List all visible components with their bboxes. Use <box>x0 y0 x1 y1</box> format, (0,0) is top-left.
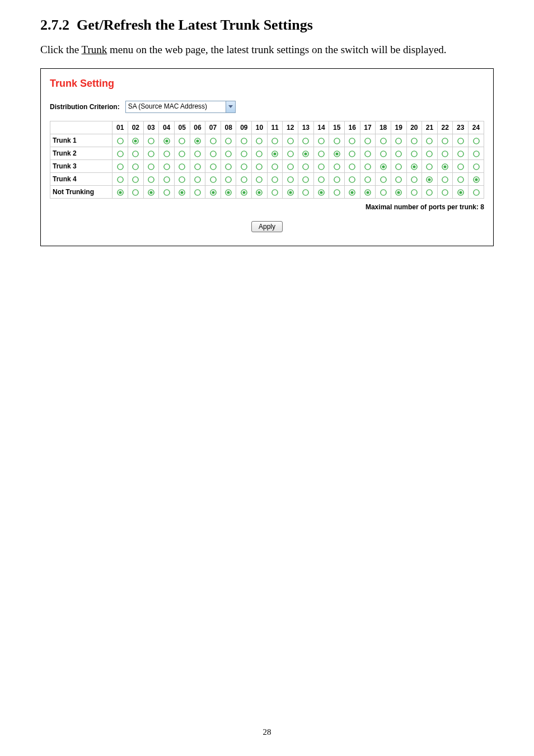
trunk-port-radio[interactable] <box>267 186 283 199</box>
trunk-port-radio[interactable] <box>453 186 469 199</box>
trunk-port-radio[interactable] <box>221 186 236 199</box>
trunk-port-radio[interactable] <box>236 160 252 173</box>
trunk-port-radio[interactable] <box>376 186 391 199</box>
trunk-port-radio[interactable] <box>190 147 205 160</box>
trunk-port-radio[interactable] <box>159 160 175 173</box>
trunk-port-radio[interactable] <box>376 147 391 160</box>
trunk-port-radio[interactable] <box>469 147 484 160</box>
trunk-port-radio[interactable] <box>252 173 268 186</box>
trunk-port-radio[interactable] <box>236 186 252 199</box>
trunk-port-radio[interactable] <box>360 147 376 160</box>
trunk-port-radio[interactable] <box>360 186 376 199</box>
trunk-port-radio[interactable] <box>267 147 283 160</box>
trunk-port-radio[interactable] <box>283 186 298 199</box>
trunk-port-radio[interactable] <box>406 134 422 147</box>
trunk-port-radio[interactable] <box>469 186 484 199</box>
trunk-port-radio[interactable] <box>205 173 221 186</box>
trunk-port-radio[interactable] <box>174 173 190 186</box>
trunk-port-radio[interactable] <box>205 134 221 147</box>
trunk-port-radio[interactable] <box>469 134 484 147</box>
trunk-port-radio[interactable] <box>298 173 314 186</box>
trunk-port-radio[interactable] <box>313 173 329 186</box>
trunk-port-radio[interactable] <box>344 160 360 173</box>
trunk-port-radio[interactable] <box>113 147 128 160</box>
trunk-port-radio[interactable] <box>376 160 391 173</box>
trunk-port-radio[interactable] <box>283 134 298 147</box>
trunk-port-radio[interactable] <box>128 134 144 147</box>
trunk-port-radio[interactable] <box>159 134 175 147</box>
trunk-port-radio[interactable] <box>190 134 205 147</box>
trunk-port-radio[interactable] <box>128 173 144 186</box>
trunk-port-radio[interactable] <box>159 147 175 160</box>
trunk-port-radio[interactable] <box>406 160 422 173</box>
trunk-port-radio[interactable] <box>453 134 469 147</box>
trunk-port-radio[interactable] <box>406 173 422 186</box>
trunk-port-radio[interactable] <box>159 173 175 186</box>
trunk-port-radio[interactable] <box>113 134 128 147</box>
trunk-port-radio[interactable] <box>174 134 190 147</box>
distribution-criterion-select[interactable]: SA (Source MAC Address) <box>125 101 236 113</box>
trunk-port-radio[interactable] <box>298 186 314 199</box>
trunk-port-radio[interactable] <box>236 173 252 186</box>
trunk-port-radio[interactable] <box>344 134 360 147</box>
trunk-port-radio[interactable] <box>329 160 345 173</box>
trunk-port-radio[interactable] <box>174 160 190 173</box>
trunk-port-radio[interactable] <box>252 147 268 160</box>
trunk-port-radio[interactable] <box>113 173 128 186</box>
trunk-port-radio[interactable] <box>252 160 268 173</box>
trunk-port-radio[interactable] <box>313 160 329 173</box>
trunk-port-radio[interactable] <box>143 160 159 173</box>
trunk-port-radio[interactable] <box>267 134 283 147</box>
trunk-port-radio[interactable] <box>190 186 205 199</box>
trunk-port-radio[interactable] <box>437 160 453 173</box>
trunk-port-radio[interactable] <box>329 134 345 147</box>
trunk-port-radio[interactable] <box>437 173 453 186</box>
trunk-port-radio[interactable] <box>376 134 391 147</box>
trunk-port-radio[interactable] <box>236 147 252 160</box>
trunk-port-radio[interactable] <box>113 160 128 173</box>
trunk-port-radio[interactable] <box>298 160 314 173</box>
trunk-port-radio[interactable] <box>267 173 283 186</box>
trunk-port-radio[interactable] <box>252 134 268 147</box>
trunk-port-radio[interactable] <box>391 134 406 147</box>
trunk-port-radio[interactable] <box>391 160 406 173</box>
trunk-port-radio[interactable] <box>329 173 345 186</box>
trunk-port-radio[interactable] <box>221 147 236 160</box>
trunk-port-radio[interactable] <box>128 186 144 199</box>
trunk-port-radio[interactable] <box>469 173 484 186</box>
trunk-port-radio[interactable] <box>190 160 205 173</box>
trunk-port-radio[interactable] <box>143 147 159 160</box>
trunk-port-radio[interactable] <box>174 147 190 160</box>
trunk-port-radio[interactable] <box>360 160 376 173</box>
trunk-port-radio[interactable] <box>422 173 438 186</box>
trunk-port-radio[interactable] <box>221 160 236 173</box>
trunk-port-radio[interactable] <box>298 147 314 160</box>
trunk-port-radio[interactable] <box>469 160 484 173</box>
trunk-port-radio[interactable] <box>190 173 205 186</box>
trunk-port-radio[interactable] <box>267 160 283 173</box>
trunk-port-radio[interactable] <box>221 134 236 147</box>
trunk-port-radio[interactable] <box>283 147 298 160</box>
trunk-port-radio[interactable] <box>422 134 438 147</box>
apply-button[interactable]: Apply <box>251 221 283 232</box>
trunk-port-radio[interactable] <box>406 186 422 199</box>
trunk-port-radio[interactable] <box>205 186 221 199</box>
trunk-port-radio[interactable] <box>391 186 406 199</box>
trunk-port-radio[interactable] <box>143 186 159 199</box>
trunk-port-radio[interactable] <box>453 173 469 186</box>
trunk-port-radio[interactable] <box>422 186 438 199</box>
trunk-port-radio[interactable] <box>344 186 360 199</box>
trunk-port-radio[interactable] <box>391 173 406 186</box>
trunk-port-radio[interactable] <box>128 147 144 160</box>
trunk-port-radio[interactable] <box>376 173 391 186</box>
trunk-port-radio[interactable] <box>113 186 128 199</box>
trunk-port-radio[interactable] <box>360 134 376 147</box>
trunk-port-radio[interactable] <box>422 160 438 173</box>
trunk-port-radio[interactable] <box>143 134 159 147</box>
trunk-port-radio[interactable] <box>344 147 360 160</box>
trunk-port-radio[interactable] <box>236 134 252 147</box>
trunk-port-radio[interactable] <box>360 173 376 186</box>
trunk-port-radio[interactable] <box>453 147 469 160</box>
trunk-port-radio[interactable] <box>283 173 298 186</box>
trunk-port-radio[interactable] <box>391 147 406 160</box>
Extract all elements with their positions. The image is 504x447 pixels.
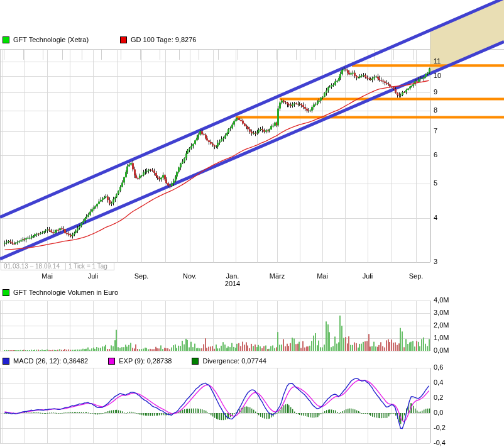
__________
→ **How to complete this task**: Once every line of the listing that contains "their" has been counted, give the total and nothing else.

→ **Solution to this exercise**: 2